------ Task data
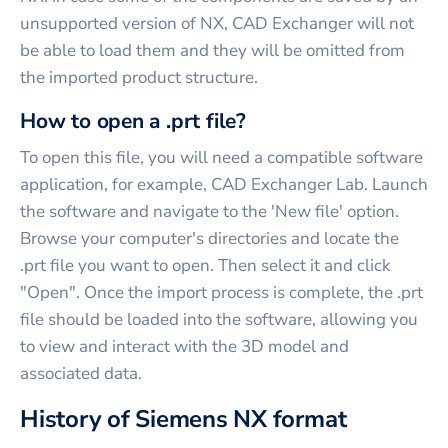
unsupported version of NX, CAD Exchanger will not
be able to load them and they will be omitted from
the imported product structure.
How to open a .prt file?
To open this file, you will need a compatible software
application, for example, CAD Exchanger Lab. Launch
the software and navigate to the 'New file' option.
Browse your computer's directories and locate the
.prt file you want to open. Then select it and click
"Open". Once the import process is complete, the .prt
file should be loaded into the software, allowing you
to view and interact with the 3D model and
associated data.
History of Siemens NX format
------------
- [Required work] Count each line of the entries that holds the word "Exchanger", then state the total and nothing more.

- [The completed task] 2